** Opening Data shown block **

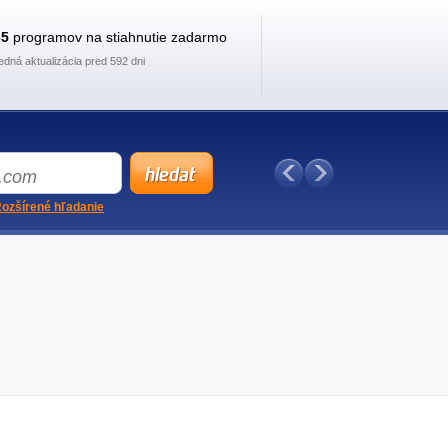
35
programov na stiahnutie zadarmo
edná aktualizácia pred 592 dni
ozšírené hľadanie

** Closing Data shown block **
** Opening Data shown block **

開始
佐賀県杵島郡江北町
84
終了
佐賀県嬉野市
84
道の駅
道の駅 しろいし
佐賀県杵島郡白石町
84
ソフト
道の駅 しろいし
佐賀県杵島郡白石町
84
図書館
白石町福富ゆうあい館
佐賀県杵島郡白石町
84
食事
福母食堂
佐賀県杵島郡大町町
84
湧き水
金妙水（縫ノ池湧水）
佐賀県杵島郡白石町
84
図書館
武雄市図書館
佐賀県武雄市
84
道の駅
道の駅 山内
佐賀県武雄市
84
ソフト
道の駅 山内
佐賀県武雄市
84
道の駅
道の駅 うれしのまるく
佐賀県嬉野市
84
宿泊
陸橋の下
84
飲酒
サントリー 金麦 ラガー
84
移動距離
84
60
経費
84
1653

** Closing Data shown block **

### Action item
Look above for the line with "programov na stiahnutie zadarmo" and the line with "ozšírené hľadanie"; transcribe both and all lines in between, exactly, and nothing else.

### Exercise result
programov na stiahnutie zadarmo
edná aktualizácia pred 592 dni
ozšírené hľadanie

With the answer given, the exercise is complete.